Divesting for the Sake of Others

Dear Friends,

I bet many of us have had this experience. We come to a stoplight, often near an expressway exit, and there, looking directly at us is a disheveled individual, usually male, holding up a sign that says, “Hungry! Anything will help.”

My first reaction is to look at the stoplight and urge it to turn green so I don’t have to see this man anymore. Then I try to look away, fidget with something on the dashboard, try to ignore the person. Occasionally, if I have them in the car, I give the man a package of breakfast bars, or suggest that he go to the House of Mercy. The light turns green and I drive away, feeling sad, guilty, helpless.

How can I do anything in the face of this real life situation?

Then we hear today’s Gospel and I feel even more guilty. Jesus saw the crowd: poor people, homeless people, sick people, people without hope. The Scripture says, “Jesus’ heart was moved with pity.” Even though Jesus was still sorrowing over the beheading of John the Baptist, Jesus was very much present to the moment. He was a compassionate person. Compassion means “to suffer with.” Jesus was compassionate to the core of his being.

How do we imitate the compassion that Jesus shows in today’s Gospel? How do we do that in today’s society? I can see and fully understand why any of us might be reluctant to deal with that person at the stoplight or the one who stops us on the street and asks for money. We don’t feel safe. We are uncomfortable facing what may be potential danger.

So how do we, in this time and place, imitate the compassion of Jesus?

One of the leaders of the church in the 4th century, St. Basil, wrote, “The bread that you don’t eat is the bread of the hungry. The garment hanging in your wardrobe is the garment of the naked. The shoes you do not wear are the shoes of one who is barefoot. The money you keep locked up is the money of the poor.”

Once in a while I watch an episode of a home improvement show just to see what I would do as a home designer. More often than not, closets are overfull with racks of clothes and boxes of shoes, storage areas are full of bins of “stuff,” rooms are full of children’s toys that the youngsters have outgrown and the garage and kitchen are full of generations of tools.

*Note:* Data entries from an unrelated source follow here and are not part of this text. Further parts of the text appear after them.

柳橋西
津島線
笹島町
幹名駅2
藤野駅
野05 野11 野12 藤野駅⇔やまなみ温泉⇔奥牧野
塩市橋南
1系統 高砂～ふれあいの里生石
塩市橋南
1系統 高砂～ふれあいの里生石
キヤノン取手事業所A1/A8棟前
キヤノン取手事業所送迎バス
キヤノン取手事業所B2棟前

For us today, to act with the compassion of Jesus, perhaps we could take St. Basil seriously.

What, in the last two years, have you and your household not worn or used? What have the children outgrown in toys? All of these might go elsewhere, to be better appreciated and put to use. Package them carefully and discard what is clearly beyond anyone’s use. Make this a family effort. You and unnamed others will both benefit. This is not to make space so you can buy more. It is not the same as helping the man at the streetlight. His may well be a problem of mental or psychological distress. Thank God we have volunteer groups in Rochester who help gather the distressed and get them to safety.

May compassion of Jesus take root in us, and the ideas of St. Basil move us to divest for the sake of the lives of others.